Já um quarto dos refugiados (24%) escapou de confrontos que ameaçavam diretamente suas vidas. Um quinto (20%) deixou o Mali depois do início dos bombardeios franceses, que também representaram uma ameaça para a população. A tomada de cidades pelos grupos islâmicos motivou a fuga de apenas 3% dos malienses ouvidos no campo de Mbera.
O Estado perguntou a Henry Gray, coordenador de Emergência do MSF, e que esteve no remoto campo, no meio do deserto, se há combatentes dentre os refugiados. “Não fazemos distinção entre civis e combatentes, mas não encontramos armas dentre os feridos que tratamos”, respondeu Gray. A segurança no campo é mantida pela polícia da Mauritânia.
O MSF, que mantém cinco médicos, sete enfermeiras e uma parteira no campo, realizou 85 mil consultas e 200 partos, e atendeu mil crianças com desnutrição grave. Dentre as causas de morte, 27% foram por diarreia, 24% por febre e malária e 16%, por infecções respiratórias. Essas infecções foram mais abundantes durante o inverno, mas, conforme se aproxima o verão no Hemisfério Norte, o calor de 50 graus representa novo desafio para a sobrevivência no campo, que não dispõe de eletricidade, embora não falte água, graças aos poços artesianos.
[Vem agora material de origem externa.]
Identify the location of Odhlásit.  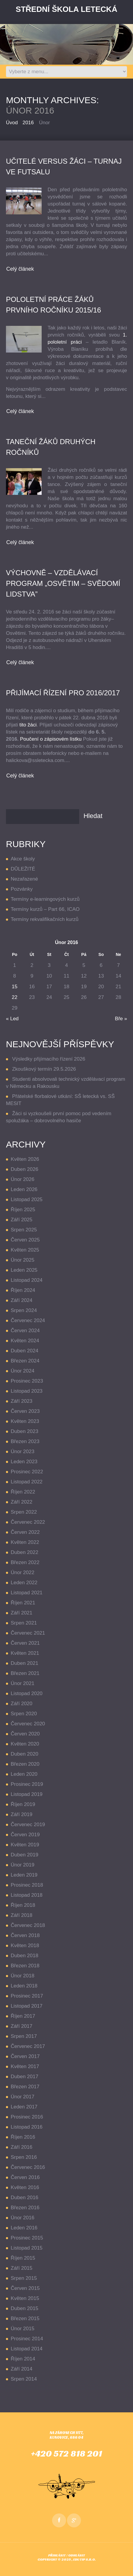
(76, 2555).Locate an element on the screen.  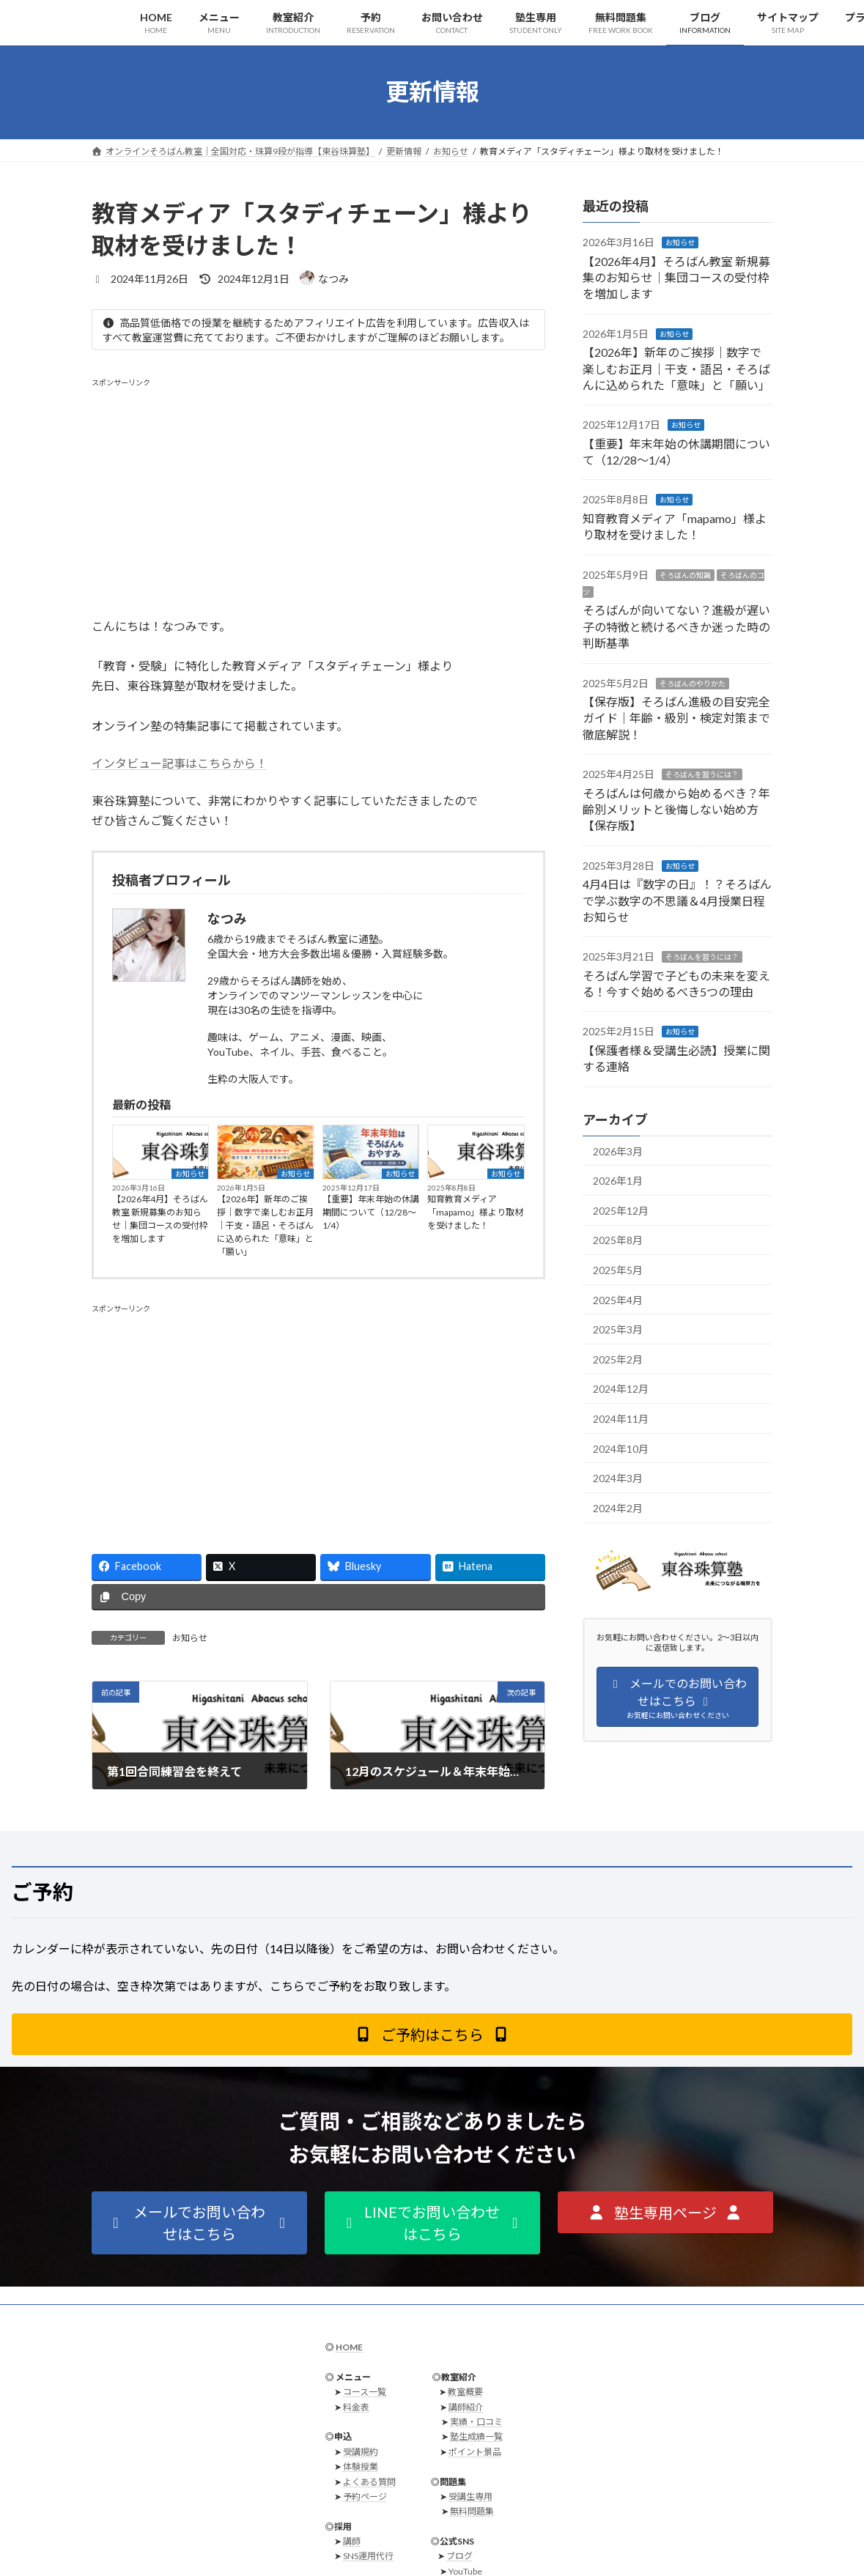
そろばんが向いてない？進級が遅い子の特徴と続けるべきか迷った時の判断基準 is located at coordinates (676, 626).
O MSF ergueu três hospitais de campanha – dois no campo de Mbera e um no posto de fronteira de Fassala -, que funcionam com geradores. O grupo tem também um centro cirúrgico em Bassikounou, a cidade mais próxima do campo, que fica a 300 km, mas não há exatamente uma estrada, e sim trilhas de areia no deserto. A viagem leva de 7 a 8 horas em veículos 4 x 4, e de 3 a 4 dias em caminhões, que trazem os mantimentos descarregados de aviões em Bassikounou, onde está a pista de pouso mais próxima do campo.
Os refugiados não se sentem encorajados a voltar, com as notícias de confrontos, que ouvem de pessoas que vão e vêm – incluindo homens da família, que cuidam dos rebanhos no Mali. Há duas semanas, o Chade – cujas tropas eram as mais capacitadas para atuar no deserto do norte do Mali – anunciou a retirada de seus 2 mil homens da força de imposição da paz formada pela França e pelos países da região. Restaram 4 mil soldados franceses e outros 4 mil africanos. A França pretende retirar também a maior parte de seus homens até o fim do ano, deixando mil soldados.
Foram soldados chadianos que mataram Abdelhamid Abou Zeid, líder da Al-Qaeda na região, e Mokhtar Belmokhtar, que comandou o sequestro em massa de funcionários em um complexo de gás na Argélia, perto da fronteira com o Mali. Os confrontos deixaram ao menos 13 chadianos mortos.
As tropas francesas e africanas deverão ser substituídas por capacetes azuis. O Conselho de Segurança da ONU aprovou na quinta-feira, por unanimidade, a criação de uma força de paz para o Mali. Com 12.600 soldados, que deverão chegar ao país até julho, será a terceira maior força de paz no mundo, depois da do Congo e de Darfur, no Sudão. Se serão capazes de oferecer segurança para os desalojados e refugiados voltarem para casa, no entanto, ainda é incerto.